Sen. Majority Leader Chip Rogers, a Republican from nearby Woodstock, called the meeting to talk about Agenda 21, a nonbinding United Nations plan reportedly geared toward helping developing nations deal with global, environmental problems and accelerate sustainable development.

Nearly 180 governments signed onto the Agenda 21 plan in 1992, but it’s been garnering attention at recent political debates.

Rogers last year proposed a resolution, co-sponsored by Republican District 51 state Sen. Steve Gooch of Dahlonega, which characterized Agenda 21 as destructive and insidious.

District 27 state Sen. Jack Murphy, a Republican from Cumming who attended part of Rogers’ recent meeting, said he would not be surprised to see similar legislation introduced this session.

“I think it’s going to be debated and I certainly think it has a chance of succeeding in the legislature,” Murphy said. “People are just getting tired of people telling them what to do with their property.”

Rogers’ resolution called the plan one of “extreme environmentalism, social engineering and global political control” and a “plan of radical so-called 'sustainable development' [that] views the American way of life of private property ownership, single-family homes, private car ownership and individual travel choices, and privately owned farms all as destructive to the environment.”

Murphy said he’s concerned about the impact on property rights in the United States.

Though Agenda 21 has been around for two decades, Murphy said it’s something that’s just gaining traction in terms of how much the general public, including himself, know about it.
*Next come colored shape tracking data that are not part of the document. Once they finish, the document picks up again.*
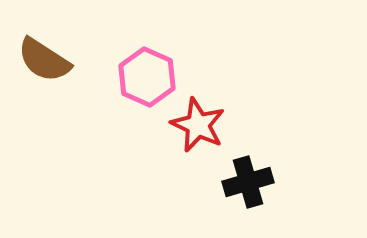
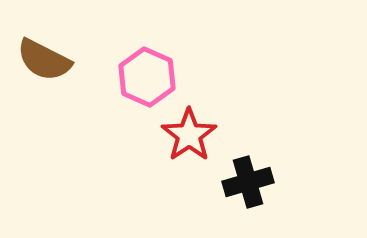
brown semicircle: rotated 6 degrees counterclockwise
red star: moved 9 px left, 10 px down; rotated 12 degrees clockwise
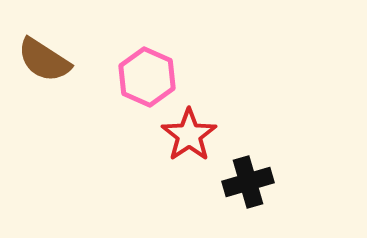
brown semicircle: rotated 6 degrees clockwise
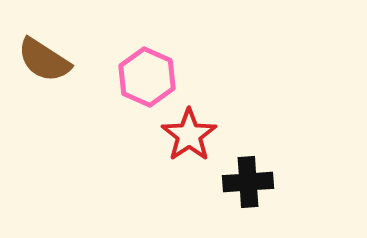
black cross: rotated 12 degrees clockwise
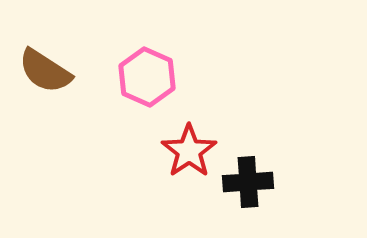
brown semicircle: moved 1 px right, 11 px down
red star: moved 16 px down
According to its Web site, the UN describes the plan as one that encourages conservation and management of resources for development, international cooperation to help developing nations reach sustainable development and would be implemented by each country “according to the different situations, capacities and priorities of countries and regions.”

Murphy said he wants to know more, which was the purpose of the meeting last month.

“The UN is involved in this and they are trying to say that this is one-size-fits-all and they don’t,” Murphy said. “Different countries have different problems with their properties and different laws concerning properties. I just don’t think you can paint from that broad of a brush.”

As for Agenda 21’s place in the upcoming session, Murphy said: “I just think it needs to be debated … let’s let people ask questions and let’s hear from both sides of it.”